Given data: Begin

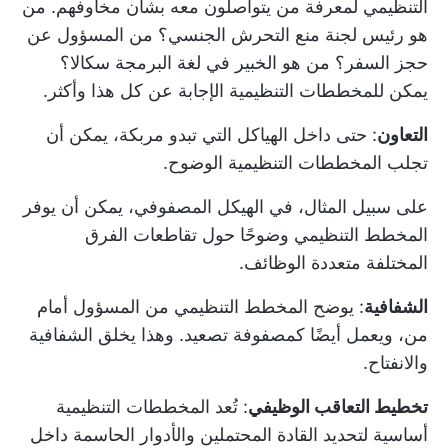
التنظيمي لمعرفة من يتواصلون معه بشأن مخاوفهم. من
هو رئيس لجنة منع التحرش الجنسي؟ من المسؤول عن
حجز السفر؟ من هو الخبير في لغة البرمجة سكالا؟
يمكن للمخططات التنظيمية الإجابة عن كل هذا وأكثر.
التعاون
: حتى داخل الهياكل التي تبدو مربكة، يمكن أن
تجلب المخططات التنظيمية الوضوح.
على سبيل المثال، في الهيكل المصفوفي، يمكن أن يوفر
المخطط التنظيمي وضوحًا حول تقاطعات الفرق
المختلفة متعددة الوظائف.
الشفافية
: يوضح المخطط التنظيمي من المسؤول أمام
من، ويعمل أيضًا كمصفوفة تصعيد. وهذا يخلق الشفافية
والانفتاح.
تخطيط التعاقب الوظيفي
: تُعد المخططات التنظيمية
أساسية لتحديد القادة المحتملين والأدوار الحاسمة داخل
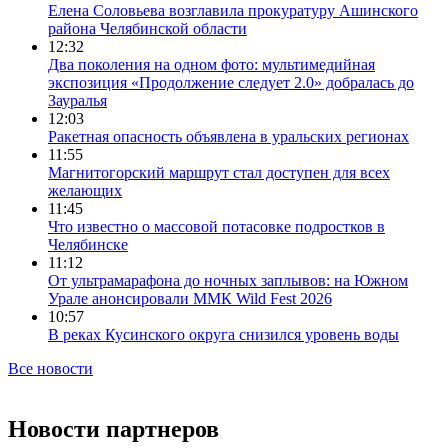
Елена Соловьева возглавила прокуратуру Ашинского
района Челябинской области
12:32
Два поколения на одном фото: мультимедийная
экспозиция «Продолжение следует 2.0» добралась до
Зауралья
12:03
Ракетная опасность объявлена в уральских регионах
11:55
Магнитогорский маршрут стал доступен для всех
желающих
11:45
Что известно о массовой потасовке подростков в
Челябинске
11:12
От ультрамарафона до ночных заплывов: на Южном
Урале анонсировали ММК Wild Fest 2026
10:57
В реках Кусинского округа снизился уровень воды
Все новости
Новости партнеров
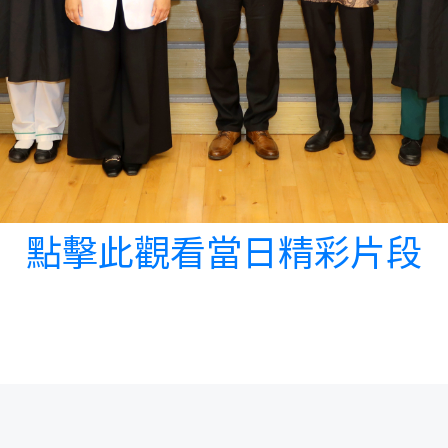
點擊此觀看當日精彩片段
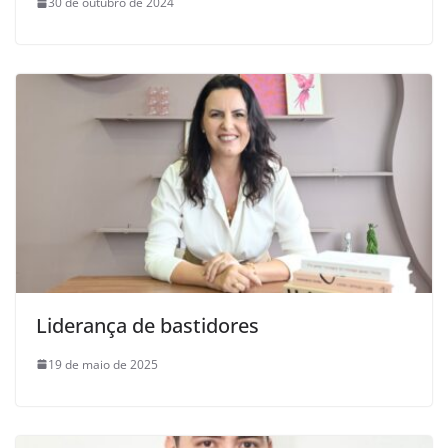
30 de outubro de 2024
Liderança de bastidores
19 de maio de 2025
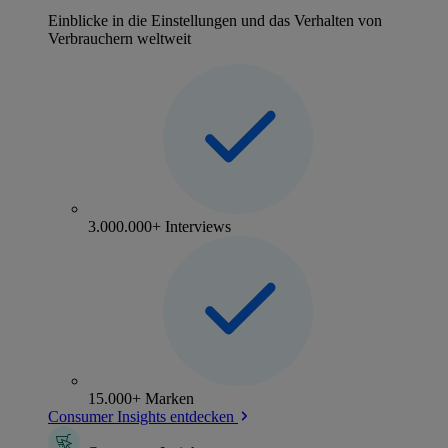
Einblicke in die Einstellungen und das Verhalten von
Verbrauchern weltweit
3.000.000+ Interviews
15.000+ Marken
Consumer Insights entdecken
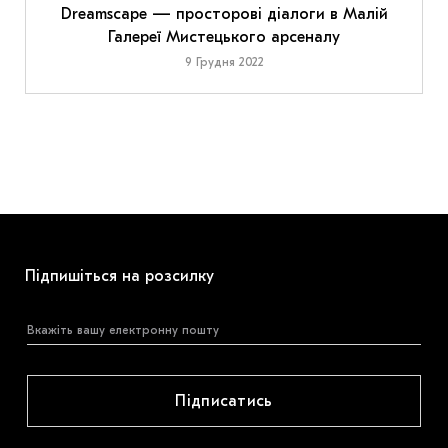
Dreamscape — просторові діалоги в Малій
Галереї Мистецького арсеналу
9 Грудня 2022
Підпишіться на розсилку
Підписатись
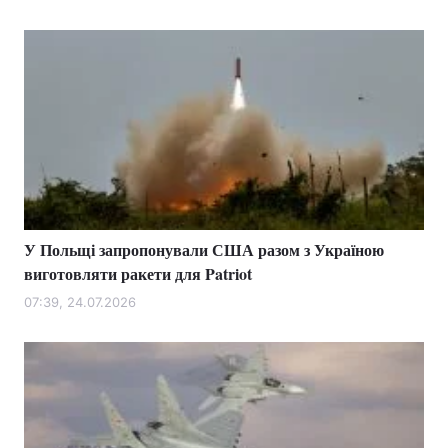
У Польщі запропонували США разом з Україною
виготовляти ракети для Patriot
07:39, 24.07.2026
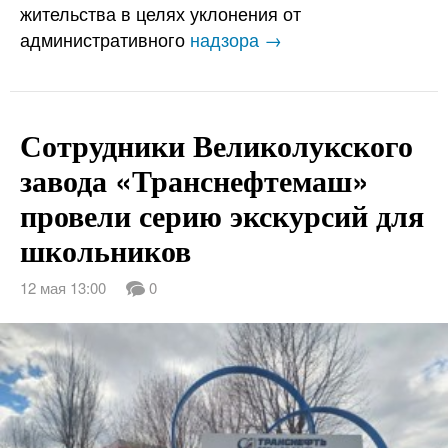
жительства в целях уклонения от
административного
надзора →
Сотрудники Великолукского
завода «Транснефтемаш»
провели серию экскурсий для
школьников
12 мая 13:00
0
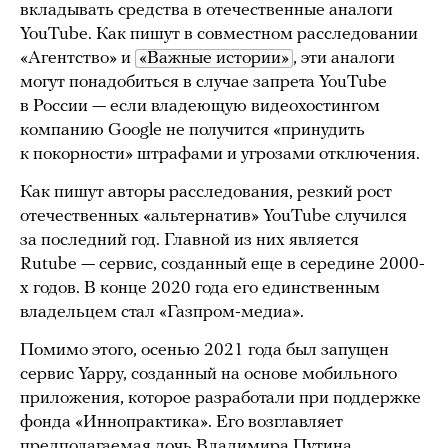
вкладывать средства в отечественные аналоги
YouTube. Как пишут в совместном расследовании
«Агентство» и
«Важные истории»
, эти аналоги
могут понадобиться в случае запрета YouTube
в России — если владеющую видеохостингом
компанию Google не получится «принудить
к покорности» штрафами и угрозами отключения.
Как пишут авторы расследования, резкий рост
отечественных «альтернатив» YouTube случился
за последний год. Главной из них является
Rutube — сервис, созданный еще в середине 2000-
х годов. В конце 2020 года его единственным
владельцем стал «Газпром-медиа».
Помимо этого, осенью 2021 года был запущен
сервис Yappy, созданный на основе мобильного
приложения, которое разработали при поддержке
фонда «Иннопрактика». Его возглавляет
предполагаемая дочь Владимира Путина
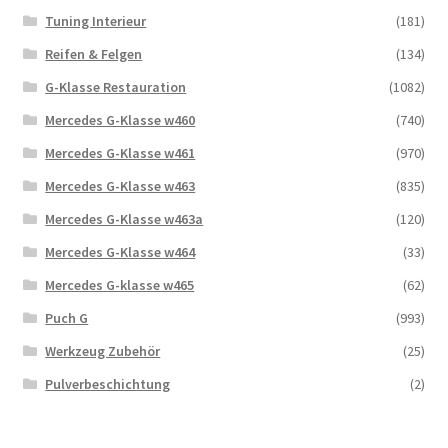
Tuning Interieur
(181)
Reifen & Felgen
(134)
G-Klasse Restauration
(1082)
Mercedes G-Klasse w460
(740)
Mercedes G-Klasse w461
(970)
Mercedes G-Klasse w463
(835)
Mercedes G-Klasse w463a
(120)
Mercedes G-Klasse w464
(33)
Mercedes G-klasse w465
(62)
Puch G
(993)
Werkzeug Zubehör
(25)
Pulverbeschichtung
(2)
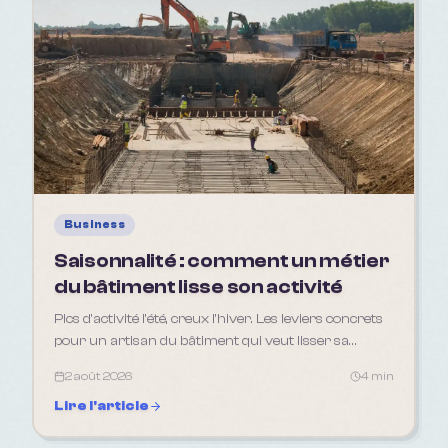
Business
Saisonnalité : comment un métier
du bâtiment lisse son activité
Pics d'activité l'été, creux l'hiver. Les leviers concrets
pour un artisan du bâtiment qui veut lisser sa
saisonnalité tout au long de l'année.
2 août 2026
4 min
Lire l'article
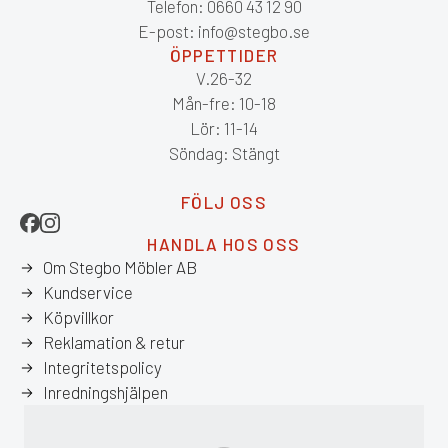
Telefon: 0660 43 12 90
E-post: info@stegbo.se
ÖPPETTIDER
V.26-32
Mån-fre: 10-18
Lör: 11-14
Söndag: Stängt
FÖLJ OSS
HANDLA HOS OSS
Om Stegbo Möbler AB
Kundservice
Köpvillkor
Reklamation & retur
Integritetspolicy
Inredningshjälpen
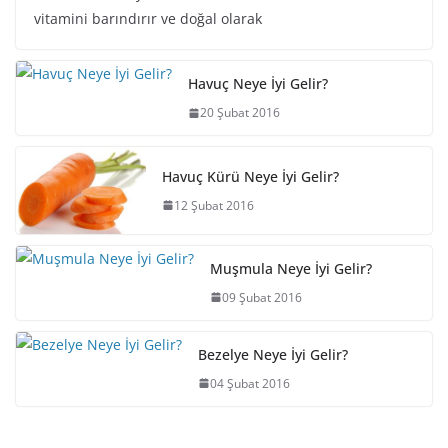
vitamini barındırır ve doğal olarak
Havuç Neye İyi Gelir?
20 Şubat 2016
Havuç Kürü Neye İyi Gelir?
12 Şubat 2016
Muşmula Neye İyi Gelir?
09 Şubat 2016
Bezelye Neye İyi Gelir?
04 Şubat 2016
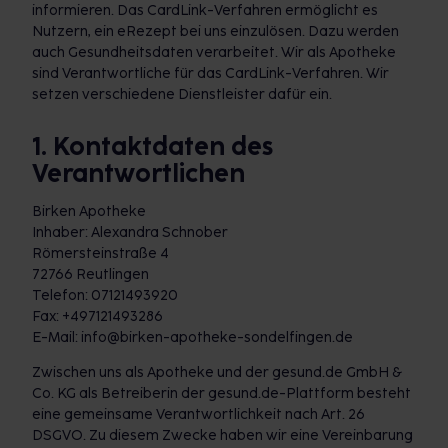
informieren. Das CardLink-Verfahren ermöglicht es
Nutzern, ein eRezept bei uns einzulösen. Dazu werden
auch Gesundheitsdaten verarbeitet. Wir als Apotheke
sind Verantwortliche für das CardLink-Verfahren. Wir
setzen verschiedene Dienstleister dafür ein.
1. Kontaktdaten des
Verantwortlichen
Birken Apotheke
Inhaber: Alexandra Schnober
Römersteinstraße 4
72766 Reutlingen
Telefon: 07121493920
Fax: +497121493286
E-Mail: info@birken-apotheke-sondelfingen.de
Zwischen uns als Apotheke und der gesund.de GmbH &
Co. KG als Betreiberin der gesund.de-Plattform besteht
eine gemeinsame Verantwortlichkeit nach Art. 26
DSGVO. Zu diesem Zwecke haben wir eine Vereinbarung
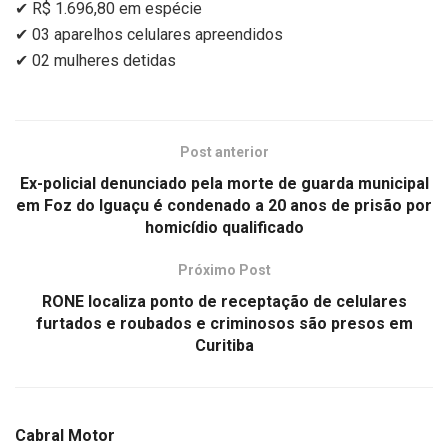
✔ R$ 1.696,80 em espécie
✔ 03 aparelhos celulares apreendidos
✔ 02 mulheres detidas
Post anterior
Ex-policial denunciado pela morte de guarda municipal
em Foz do Iguaçu é condenado a 20 anos de prisão por
homicídio qualificado
Próximo Post
RONE localiza ponto de receptação de celulares
furtados e roubados e criminosos são presos em
Curitiba
Cabral Motor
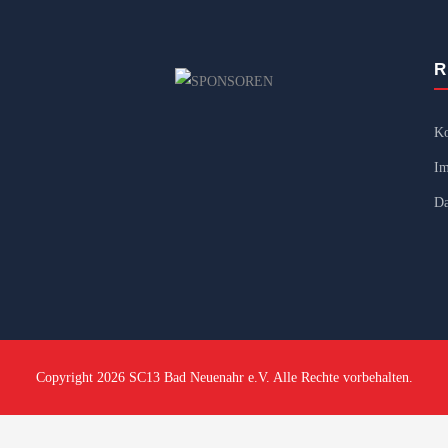
R
Ko
Im
Da
Copyright 2026 SC13 Bad Neuenahr e.V. Alle Rechte vorbehalten.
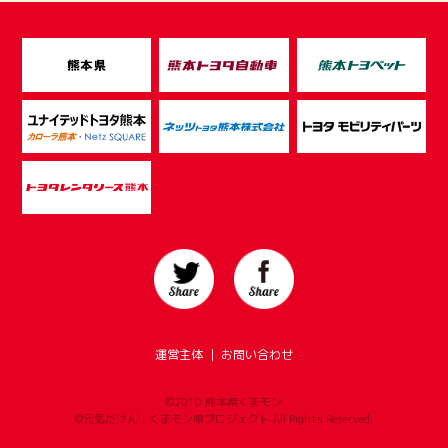
運営主体
｜
お問い合わせ
©2010 熊本県くまモン
©元気だけん！くまモン県プロジェクト All Rights Reserved.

Given data: End

» Aim of the task
In the data above, find the line with "Om Stegbo Möbler AB" and the line with "sind Verantwortliche für". Please copy exactly those two lines and every line between them, but not the pictures.

» Reply to the task
Om Stegbo Möbler AB
Kundservice
Köpvillkor
Reklamation & retur
Integritetspolicy
Inredningshjälpen
vitamini barındırır ve doğal olarak
Havuç Neye İyi Gelir?
20 Şubat 2016
Havuç Kürü Neye İyi Gelir?
12 Şubat 2016
Muşmula Neye İyi Gelir?
09 Şubat 2016
Bezelye Neye İyi Gelir?
04 Şubat 2016
informieren. Das CardLink-Verfahren ermöglicht es
Nutzern, ein eRezept bei uns einzulösen. Dazu werden
auch Gesundheitsdaten verarbeitet. Wir als Apotheke
sind Verantwortliche für das CardLink-Verfahren. Wir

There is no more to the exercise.